<<<<
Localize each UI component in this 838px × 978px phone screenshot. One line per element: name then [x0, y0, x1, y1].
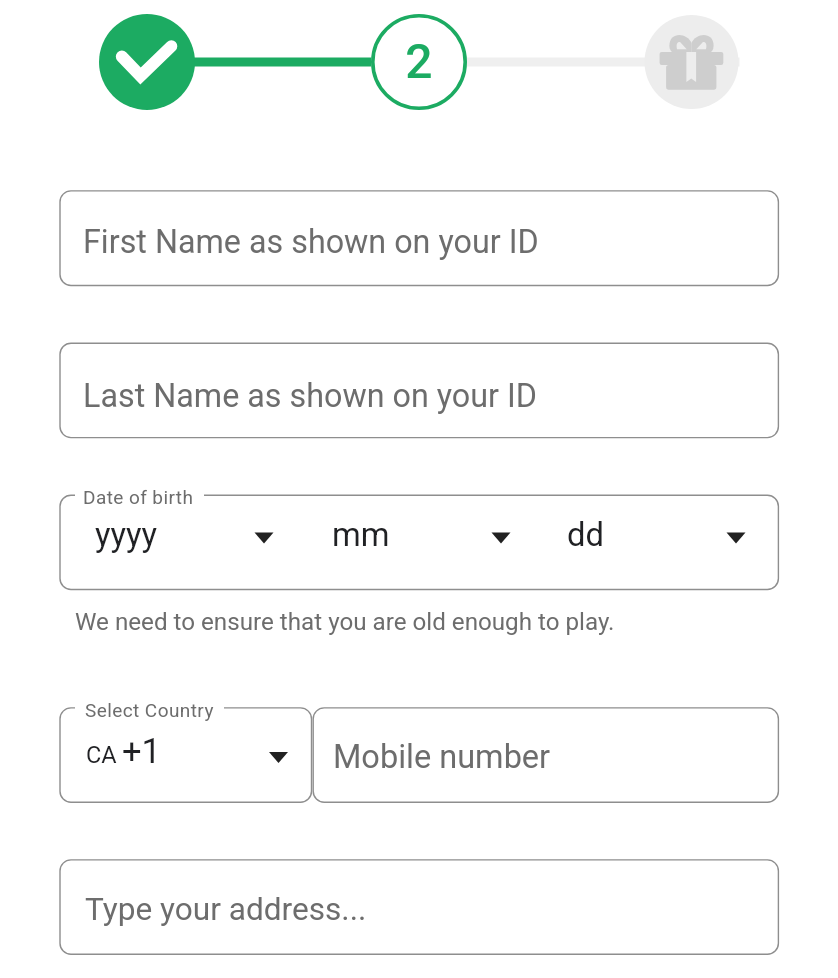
staticText: dd: [567, 516, 604, 554]
button[interactable]: Type your address: [60, 860, 778, 954]
staticText: First Name as shown on your ID: [83, 223, 539, 261]
staticText: CA: [86, 741, 117, 769]
button[interactable]: Step 3, claim your reward: [644, 14, 740, 110]
staticText: Last Name as shown on your ID: [83, 377, 537, 415]
staticText: Date of birth: [83, 486, 194, 508]
button[interactable]: Date of birth: [60, 495, 778, 589]
button[interactable]: Step 2, personal details, current step: [371, 14, 467, 110]
button[interactable]: Step 1, identity, completed: [99, 14, 195, 110]
staticText: yyyy: [95, 516, 158, 554]
button[interactable]: Last Name as shown on your ID: [60, 343, 778, 437]
button[interactable]: Select Country, C A plus 1: [60, 708, 312, 802]
button[interactable]: Mobile number: [313, 708, 778, 802]
staticText: We need to ensure that you are old enoug…: [75, 608, 615, 636]
staticText: Mobile number: [333, 738, 551, 776]
staticText: +1: [122, 731, 161, 771]
button[interactable]: First Name as shown on your ID: [60, 191, 778, 286]
staticText: mm: [332, 516, 390, 554]
staticText: 2: [379, 33, 459, 978]
staticText: Select Country: [85, 699, 214, 721]
staticText: Type your address...: [85, 891, 367, 928]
>>>>
* [WHAT YOU WILL DO]
Read the listing. Copy each line that has the word "Mobile" in it.

* [OUTPUT FOR THIS TASK]
button[interactable]: Mobile number: [313, 708, 778, 802]
staticText: Mobile number: [333, 738, 551, 776]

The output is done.